A denoising method of seismic data based on self-supervised learning

Random noise adversely affects seismic signal resolution, subsequent interpretation, and reservoir prediction accuracy. In actual seismic exploration, it is often difficult and costly to obtain clean labels to train a denoising network. Compared with supervised learning, self-supervised learning does not need clean labels, but constructs supervised information according to the data itself. This paper presents a denoising network of seismic data based on self-supervised learning, which mainly includes four parts: data processing module, encoder, decoder, and residual noise separation module. The data processing module performs Bernoulli sampling on the input single 2D seismic signal to construct the supervision information.
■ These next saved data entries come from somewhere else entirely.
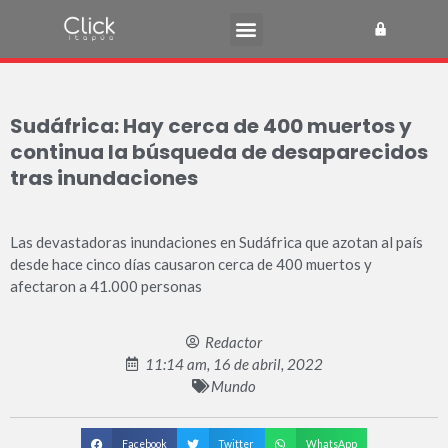
Sudáfrica: Hay cerca de 400 muertos y
continua la búsqueda de desaparecidos
tras inundaciones
Las devastadoras inundaciones en Sudáfrica que azotan al país
desde hace cinco días causaron cerca de 400 muertos y
afectaron a 41.000 personas
Redactor
11:14 am, 16 de abril, 2022
Mundo
Facebook
Twitter
WhatsApp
The encoder consists of four parts: partial convolution, dilated convolution, residual learning block, and down sampling. Dilated convolution can increase receptive fields and make the encoder better capture the features of useful signals. The decoder consists of up-sampling and standard convolution with a dropout strategy. The encoder and decoder use skip connections between the layers of the same height to realize the feature fusion of deep and shallow layers. The residual noise separation module obtains the predicted noise by calculating the residual between actual seismic data and predicted useful data, then uses the noise prior information as the regularization constraint to avoid the phenomenon of overfitting during training. The experimental results of synthetic and real seismic data indicate that our network not only suppresses random noise with effect, but also does have high fidelity.